A field effect transistor (FET), irrespective of whether an NMOS transistor or a PMOS transistor is considered, and irrespective of whether it is a planar or 3D FinFET device, typically comprises doped source/drain regions that are formed in a semiconductor substrate that are separated by a channel region. A gate insulation layer is positioned above the channel region and a conductive gate electrode is positioned above the gate insulation layer. The gate insulation layer and the gate electrode may sometimes be referred to as the gate structure for the device. By applying an appropriate voltage to the gate electrode, the channel region becomes conductive and current is allowed to flow from the source region to the drain region. In a planar FET device, the gate structure is formed above a substantially planar upper surface of the substrate. In some cases, one or more epitaxial growth processes are performed to form epitaxial (epi) semiconductor material in recesses formed in the source/drain regions of the planar FET device. In some cases, the epi material may be formed in the source/drain regions without forming any recesses in the substrate for a planar FET device, or the recesses may be overfilled, thus forming raised source/drain regions. The gate structures for such planar FET devices may be manufactured using so-called “gate-first” or “replacement gate” (gate-last) manufacturing techniques.

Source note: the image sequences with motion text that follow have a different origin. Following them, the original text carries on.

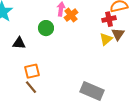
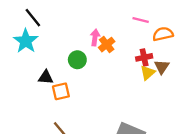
red cross: (109, 19) -> (144, 57), moved
orange square: (32, 71) -> (61, 91), moved

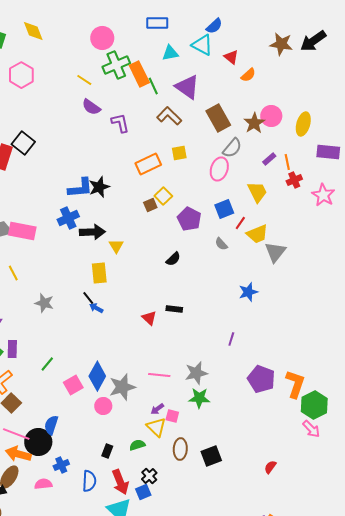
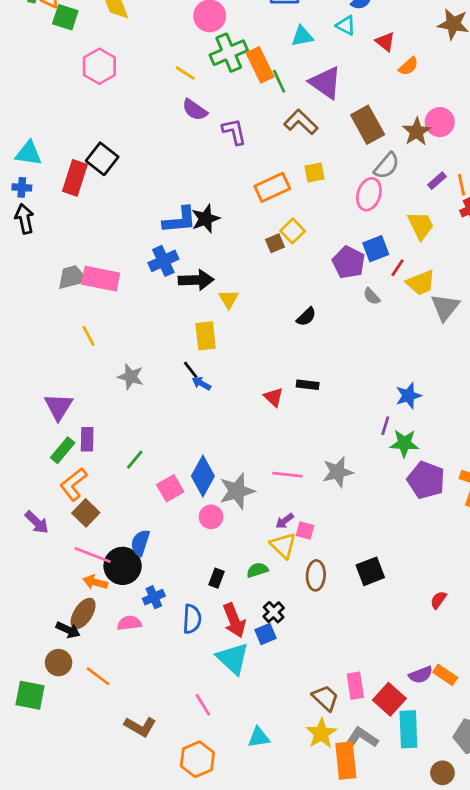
cyan triangle: (202, 45) -> (346, 25), size x0.7
purple pentagon: (189, 219) -> (349, 262), moved
blue star: (248, 292) -> (408, 396), moved
green star: (199, 398) -> (404, 443), moved
orange arrow: (18, 454) -> (95, 582), size x0.7
black square: (211, 456) -> (370, 571), moved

To improve the operating speed of FETs, and to increase the density of FETs on an integrated circuit device, device designers have greatly reduced the physical size of FETs over the years. More specifically, the channel length of FETs has been significantly decreased, which has resulted in improving the switching speed of FETs. However, decreasing the channel length of a FET also decreases the distance between the source region and the drain region. In some cases, this decrease in the separation between the source and the drain makes it difficult to efficiently inhibit the electrical potential of the source region and the channel from being adversely affected by the electrical potential of the drain. This is sometimes referred to as a so-called short channel effect, wherein the characteristic of the FET as an active switch is degraded.

In contrast to a FET, which has a planar structure, a so-called FinFET device has a three-dimensional (3D) structure. FIG. 1A is a perspective view of an illustrative prior art FinFET semiconductor device 100 that is formed above a semiconductor substrate 105. In this example, the FinFET device 100 includes three illustrative fins 110, a gate structure 115, sidewall spacers 120 and a gate cap 125. The gate structure 115 is typically comprised of a layer of insulating material (not separately shown), e.g., a layer of high-k insulating material or silicon dioxide, and one or more conductive material layers (e.g., metal and/or polysilicon) that serve as the gate electrode for the device 100. The fins 110 have a three-dimensional configuration. The portions of the fins 110 covered by the gate structure 115 is the channel region of the FinFET device 100. An isolation structure 130 is formed between the fins 110. In a conventional process flow, the portions of the fins 110 that are positioned outside of the spacers 120, i.e., in the source/drain regions of the device 100, may be increased in size or even merged together by performing one or more epitaxial growth processes. The process of increasing the size of the fins 110 in the source/drain regions of the device 100 is performed to reduce the resistance of source/drain regions and/or make it easier to establish electrical contact to the source/drain regions.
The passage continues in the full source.